One of the best things you can do as a CIO

Integrating modern data protection into the normal business cycle is one of the best things you can do for your organization. But where to start ? That is the question. This article aims to provide you with a practical framework for improving your company’s data protection.
Start by performing a data protection assessment of all of your company’s data sources. You need to profile all your data. Each dataset brings different value to the business. Before making storage and protection decisions, you need to know what category each part belongs to – and the level of value it offers or could cost the business. You need to figure out what to protect and how to protect it. This analysis should cover both primary and secondary storage.
On the primary storage front, you would be wise to perform data analysis, determine what data should be encrypted and what should not, and determine how protection should keep your business compliant, especially if your business is in a regulated market. On the secondary storage front, you need to figure out what to do from a replication/snapshot perspective for disaster recovery and business continuity.
Data security must go hand in hand with cyber resilience. Data must be isolated, including logical spacing and immutable snapshot technologies. Logical air spacing creates space between source storage and immutable snapshots, while remote air spacing sends data to a remote system.

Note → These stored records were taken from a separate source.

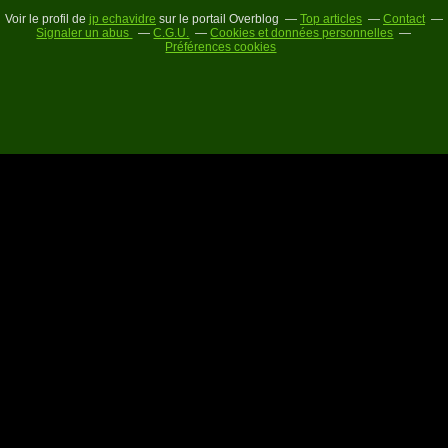
Voir le profil de
jp echavidre
sur le portail Overblog
Top articles
Contact
Signaler un abus
C.G.U.
Cookies et données personnelles
Préférences cookies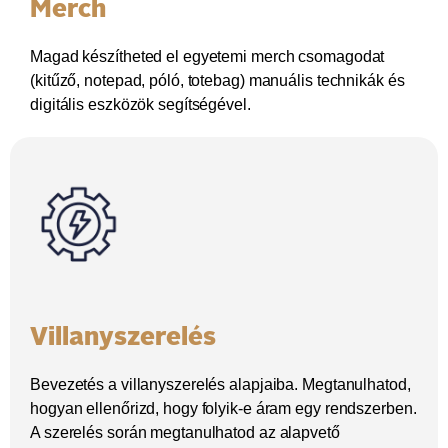
Merch
Magad készítheted el egyetemi merch csomagodat
(kitűző, notepad, póló, totebag) manuális technikák és
digitális eszközök segítségével.
Villanyszerelés
Bevezetés a villanyszerelés alapjaiba. Megtanulhatod,
hogyan ellenőrizd, hogy folyik-e áram egy rendszerben.
A szerelés során megtanulhatod az alapvető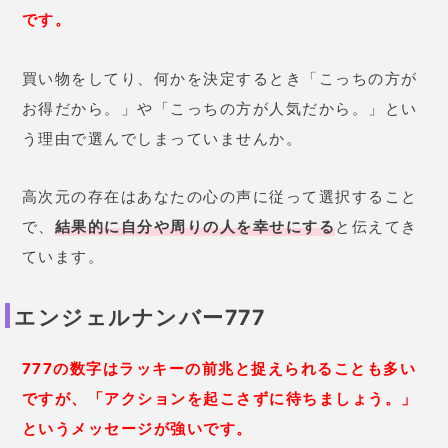
です。
買い物をしてり、何かを決定するとき「こっちの方が
お得だから。」や「こっちの方が人気だから。」とい
う理由で選んでしまっていませんか。
高次元の存在はあなたの心の声に従って選択すること
で、
結果的に自分や周りの人を幸せにする
と伝えてき
ています。
エンジェルナンバー777
777の数字はラッキーの前兆と捉えられることも多い
ですが、「アクションを起こさずに待ちましょう。」
というメッセージが強いです。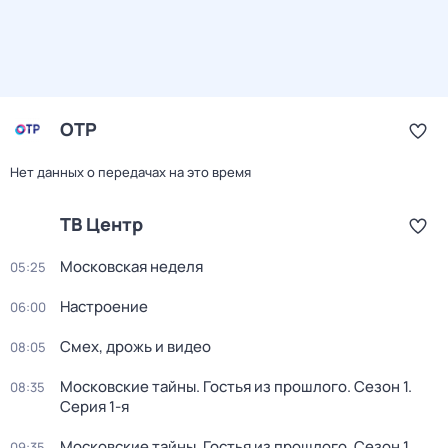
ОТР
Нет данных о передачах на это время
ТВ Центр
Московская неделя
05:25
Настроение
06:00
Смех, дрожь и видео
08:05
Московские тайны. Гостья из прошлого
. Сезон 1
.
08:35
Серия 1-я
Московские тайны. Гостья из прошлого
. Сезон 1
.
09:35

Then you need the ability to create a fenced forensic environment (an isolated network). The Fenced Forensic Environment provides a safe place to provide forensic analysis of backup datasets to identify a copy of the data that is free of malware or ransomware and can be safely restored – that copy is often referred to by storage and backup administrators as “a good copy.”
Immutable snapshots enable rapid recovery from cyberattacks and ensure that copies of data cannot be altered, deleted, or altered in any way. This ensures data integrity. At the same time, you need to use a system that can speed recovery time to minutes, not hours or days.

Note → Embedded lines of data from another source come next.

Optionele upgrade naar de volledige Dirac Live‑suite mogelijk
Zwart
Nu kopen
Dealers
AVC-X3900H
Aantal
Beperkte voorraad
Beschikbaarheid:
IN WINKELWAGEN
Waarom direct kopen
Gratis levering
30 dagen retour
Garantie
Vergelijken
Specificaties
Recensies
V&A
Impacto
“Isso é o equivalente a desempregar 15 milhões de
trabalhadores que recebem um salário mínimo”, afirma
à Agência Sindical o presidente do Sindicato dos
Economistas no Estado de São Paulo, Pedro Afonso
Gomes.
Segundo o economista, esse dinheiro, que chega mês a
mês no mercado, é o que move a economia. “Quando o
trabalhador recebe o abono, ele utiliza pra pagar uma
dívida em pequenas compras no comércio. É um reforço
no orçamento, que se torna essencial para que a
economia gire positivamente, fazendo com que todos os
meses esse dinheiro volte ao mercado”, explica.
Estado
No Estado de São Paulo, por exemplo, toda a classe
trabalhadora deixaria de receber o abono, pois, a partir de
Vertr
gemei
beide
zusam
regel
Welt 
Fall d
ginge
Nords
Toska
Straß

Together, immutable snapshots, air spacing, a fenced forensic environment, and fast recovery time bring a much-needed new level of enterprise-grade cyber resilience to an organization.
Stan Wysocki, President of Mark III Systems, a North American IT solutions provider, said, “What excites me the most is providing our customers with a complete storage-based ransomware solution that combines snapshots isolated immutables with a network automated solution to determine safe recovery points and then provide near instantaneous recovery.
As modern data protection improves testing, you need to figure out how to use snapshots, replicas, and backup for DevOps and software developers, while staying in control. To stay in control, you need to delineate all of your processes. You also need to know how to manage compliance, especially with archived data.
When a security incident occurs, it is recommended to examine it holistically. Here are some simple steps to keep in mind:
- Make sure the primary storage is clean.
- Identify a known good copy of the data and your backup datasets, which frankly is easier said than done, but it’s important.
- Establish a fenced forensic environment.
- Fetch into this fenced network for your data analysis so you can identify the “known good copy”.
- Make sure there is no ransomware or malware on the data before performing your final recovery on your production servers and storage infrastructure.
- Recover data.
- Then continue the process for all your relevant datasets.
Because a company’s data sets have different levels of value, many are turning to scalable data protection to protect their most valuable assets at the appropriate level, which keeps storage more affordable. Since proper data protection and backup is an operational expense (OPEX), businesses should always be cost conscious.
Data in the enterprise space alone is worth trillions of dollars, and you can’t let it fall into the wrong hands or allow an attack on it to cripple the business. It’s no wonder the World Economic Forum has named cybersecurity one of its top five priorities.
Good data protection and cyber resilience can be the difference between staying in business and going bankrupt. It all starts with integrating storage into your company’s cybersecurity strategy.